/dataperf-vision-selection

Alpha version of our data-centric visual benchmark for training data selection

Primary LanguagePython

dataperf-vision-selection: A Data-Centric Visual Benchmark for Training Data Selection

Current version: beta

This github repo serves as the starting point for offline evaluation of submissions for the training data selection visual benchmark. The offline evaluation can be run on both your local environment as well as a containerized image for reproducibility of score results.

For a detailed summary of the a benchmark, refer to the provided benchmark documentation.

Note that permission is required to view the benchmark documentation and download the required resources. Please contact dataperf@coactive.ai to request access.

Requirements

Download resources

The following resources will need to be downloaded locally in order to run offline evaluation:

  • Embeddings for candidate pool of training images (.parquet file)
  • Test sets for each classification task (.parquet files)

These resources can be downloaded in a .zip file at the following url

https://drive.google.com/drive/folders/181uI-7NFJwK3IOPy2kOYVIQS4vZOC02A?usp=sharing

Install dependencies

For running as a containerized image:

  • docker for building the containerized image
  • docker-compose for running the scoring service with the appropriate resources

Installation instructions can be found at the following links: Docker, Docker compose

For running locally:

The current version of this repo has only been tested locally on python 3.9 and java openjdk-11.

Installation

Clone this repo to your local machine

git clone git@github.com:CoactiveAI/dataperf-vision-selection.git

If you want to run the offline evaluation in your local environment, install the required python packages

pip install -r dataperf-vision-selection/requirements.txt

A template filesystem with the following structure is provided in the repo. Move the embeddings file and the tests sets to the appropriate folders in this template filesystem

unzip dataperf-vision-selection-resources.zip
mv dataperf-vision-selection-resources/embeddings/* dataperf-vision-selection/data/embeddings/
mv dataperf-vision-selection-resources/test_sets/* dataperf-vision-selection/data/test_sets/

The resulting filesystem in the repo should look as follows

|____data
| |____embeddings
| | |____train_emb_256_dataperf.parquet
| |____test_sets
| | |____alpha_test_set_Hawk_256.parquet
| | |____alpha_test_set_Cupcake_256.parquet
| | |____alpha_test_set_Sushi_256.parquet
| |____train_sets
| | |____random_500.csv
| |____results
| | |____result_for_random_500.json

With the resources in place, you can now test that the system is functioning as expected.
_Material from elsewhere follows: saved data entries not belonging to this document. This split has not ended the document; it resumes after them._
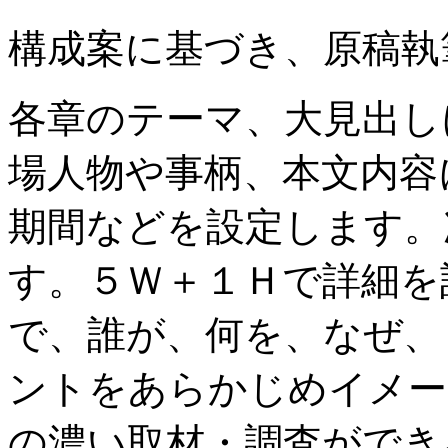
構成案に基づき、原稿執
各章のテーマ、大見出し
場人物や事柄、本文内容
期間などを設定します。
す。５Ｗ＋１Ｈで詳細を
で、誰が、何を、なぜ、
ントをあらかじめイメー
の濃い取材・調査ができ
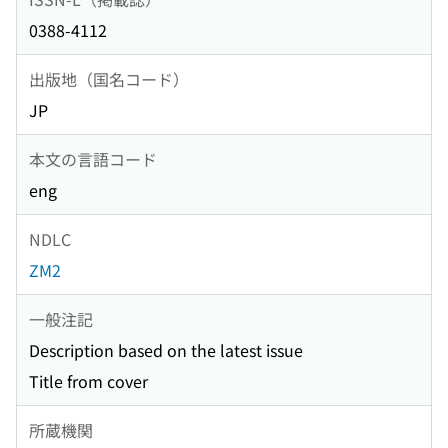
0388-4112
出版地（国名コード）
JP
本文の言語コード
eng
NDLC
ZM2
一般注記
Description based on the latest issue
Title from cover
所蔵機関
To test the containerized offline evaluation, run

cd dataperf-vision-selection
docker-compose up

Similarly, to test the local python offline evaluation, run

cd dataperf-vision-selection
python3 main.py

Either test will run the offline evaluation using the setup specified in task_setup.yaml, which will utilize a training set of randomly sampled and labeled data points (data/train_sets/random_500.csv) to generate a score results file in data/results/ with a unique UTC timestamp

|____data
| |____results
| | |____result_for_random_500.json
| | |____result_UTC-2022-03-31-20-19-24.json

The generated scores in this new results file should be identical to those in data/results_for_random_500.json.

MLCube execution

The MLCube implementation allows us to execute the project using the following steps.

Project setup

# Create Python environment and install MLCube Docker runner 
virtualenv -p python3 ./env && source ./env/bin/activate && pip install mlcube-docker

# Fetch the vision selection repo
git clone https://github.com/CoactiveAI/dataperf-vision-selection && cd ./dataperf-vision-selection

Tasks execution

# Download and extract dataset
mlcube run --task=download -Pdocker.build_strategy=always

# Run evaluation
mlcube run --task=evaluate -Pdocker.build_strategy=always

Execute complete pipeline

# Run all steps
mlcube run --task=download,evaluate -Pdocker.build_strategy=always

Guidelines (beta version)

For the beta version of this benchmark we will support offline and online evaluation for the open division.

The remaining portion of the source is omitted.